* **WORK INSTRUCTIONS**:
Set down every record below exactly as it stands, minus the pictures.

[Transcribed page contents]
-*-*-
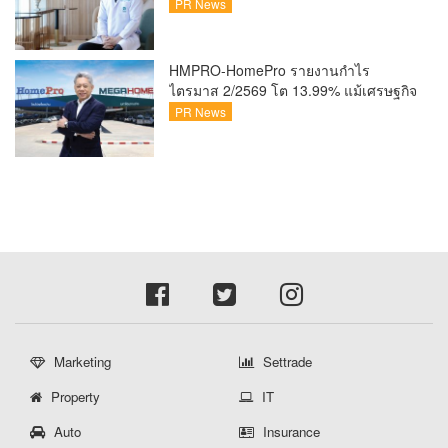
30% เสี่ยง ‘ข้อเข่าเสื่อมก่อนวัย’ จาก
PR News
กระแสกีฬา
HMPRO-HomePro รายงานกำไร
ไตรมาส 2/2569 โต 13.99% แม้เศรษฐกิจ
ผันผวนเดินหน้าขยายสาขา เสริมพอร์ต
PR News
Private Brand ดัน Gross Margin เพิ่มขึ้น
Marketing
Settrade
Property
IT
Auto
Insurance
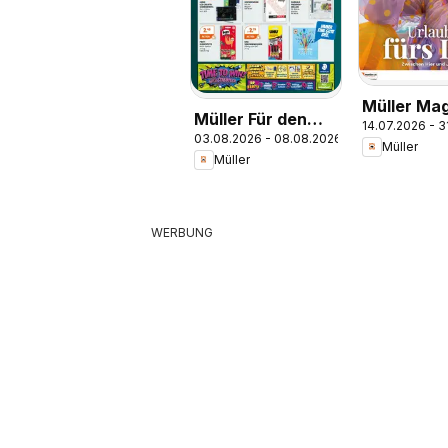
Müller Ma
Müller Für den
14.07.2026 - 
Lifestyle 
03.08.2026 - 08.08.2026
perfekten
Müller
Müller
Schulstart
WERBUNG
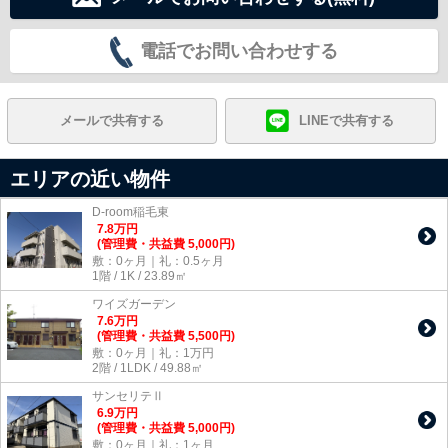
電話でお問い合わせする
メールで共有する
LINEで共有する
エリアの近い物件
D-room稲毛東
7.8
万
円
(管理費・共益費 5,000円)
敷：0ヶ月｜礼：0.5ヶ月
1階 / 1K / 23.89㎡
ワイズガーデン
7.6
万
円
(管理費・共益費 5,500円)
敷：0ヶ月｜礼：1万円
2階 / 1LDK / 49.88㎡
サンセリテⅡ
6.9
万
円
(管理費・共益費 5,000円)
敷：0ヶ月｜礼：1ヶ月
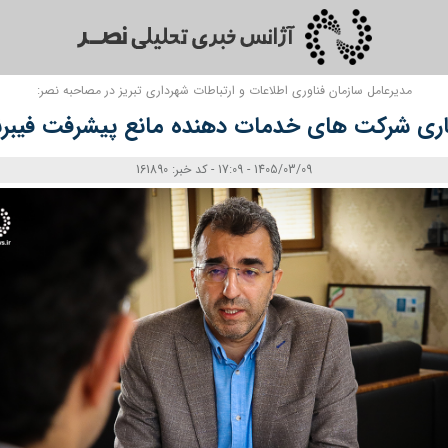
مدیرعامل سازمان فناوری اطلاعات و ارتباطات شهرداری تبریز در مصاحبه نصر:
اری شرکت های خدمات دهنده مانع پیشرفت فیبرن
1405/03/09 - 17:09 - کد خبر: 161890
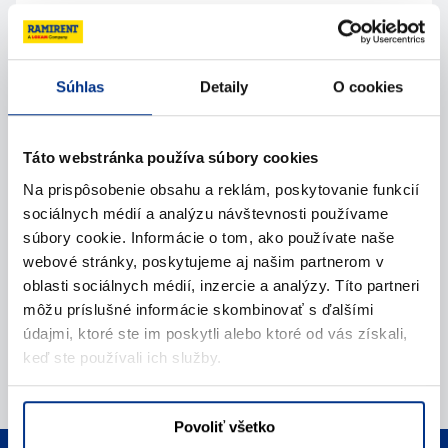
Kontaktujte nás
Zavolajte nám
Súhlas
Detaily
O cookies
Napíšte nám (e-mail)
Táto webstránka používa súbory cookies
Na prispôsobenie obsahu a reklám, poskytovanie funkcií
sociálnych médií a analýzu návštevnosti používame
súbory cookie. Informácie o tom, ako používate naše
webové stránky, poskytujeme aj našim partnerom v
oblasti sociálnych médií, inzercie a analýzy. Títo partneri
môžu príslušné informácie skombinovať s ďalšími
údajmi, ktoré ste im poskytli alebo ktoré od vás získali,
keď ste používali ich služby.
Povoliť všetko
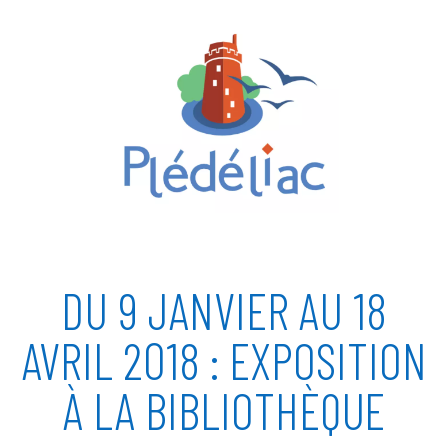
DU 9 JANVIER AU 18
AVRIL 2018 : EXPOSITION
À LA BIBLIOTHÈQUE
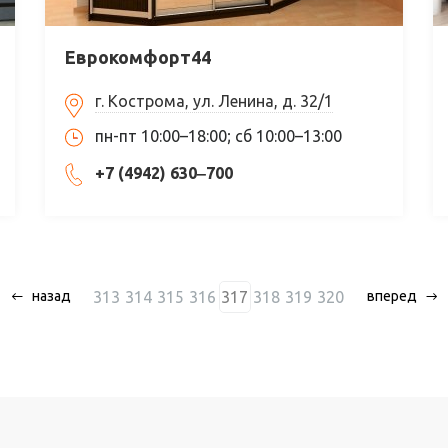
Еврокомфорт44
г. Кострома, ул. Ленина, д. 32/1
пн-пт 10:00–18:00; сб 10:00–13:00
+7 (4942) 630‒700
313
314
315
316
317
318
319
320
назад
вперед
-*-*-
* **OUTPUT**:
30% เสี่ยง ‘ข้อเข่าเสื่อมก่อนวัย’ จาก
PR News
กระแสกีฬา
HMPRO-HomePro รายงานกำไร
ไตรมาส 2/2569 โต 13.99% แม้เศรษฐกิจ
ผันผวนเดินหน้าขยายสาขา เสริมพอร์ต
PR News
Private Brand ดัน Gross Margin เพิ่มขึ้น
Marketing
Settrade
Property
IT
Auto
Insurance
Müller Ma
Müller Für den
14.07.2026 - 
Lifestyle 
03.08.2026 - 08.08.2026
perfekten
Müller
Müller
Schulstart
WERBUNG
電話でお問い合わせする
メールで共有する
LINEで共有する
エリアの近い物件
D-room稲毛東
7.8
万
円
(管理費・共益費 5,000円)
敷：0ヶ月｜礼：0.5ヶ月
1階 / 1K / 23.89㎡
ワイズガーデン
7.6
万
円
(管理費・共益費 5,500円)
敷：0ヶ月｜礼：1万円
2階 / 1LDK / 49.88㎡
サンセリテⅡ
6.9
万
円
(管理費・共益費 5,000円)
敷：0ヶ月｜礼：1ヶ月
مدیرعامل سازمان فناوری اطلاعات و ارتباطات شهرداری تبریز در مصاحبه نصر:
اری شرکت های خدمات دهنده مانع پیشرفت فیبرن
1405/03/09 - 17:09 - کد خبر: 161890
Kontaktujte nás
Zavolajte nám
Súhlas
Detaily
O cookies
Napíšte nám (e-mail)
Táto webstránka používa súbory cookies
Na prispôsobenie obsahu a reklám, poskytovanie funkcií
sociálnych médií a analýzu návštevnosti používame
súbory cookie. Informácie o tom, ako používate naše
webové stránky, poskytujeme aj našim partnerom v
oblasti sociálnych médií, inzercie a analýzy. Títo partneri
môžu príslušné informácie skombinovať s ďalšími
údajmi, ktoré ste im poskytli alebo ktoré od vás získali,
keď ste používali ich služby.
Povoliť všetko
DU 9 JANVIER AU 18
AVRIL 2018 : EXPOSITION
À LA BIBLIOTHÈQUE
Еврокомфорт44
г. Кострома, ул. Ленина, д. 32/1
пн-пт 10:00–18:00; сб 10:00–13:00
+7 (4942) 630‒700
313
314
315
316
317
318
319
320
назад
вперед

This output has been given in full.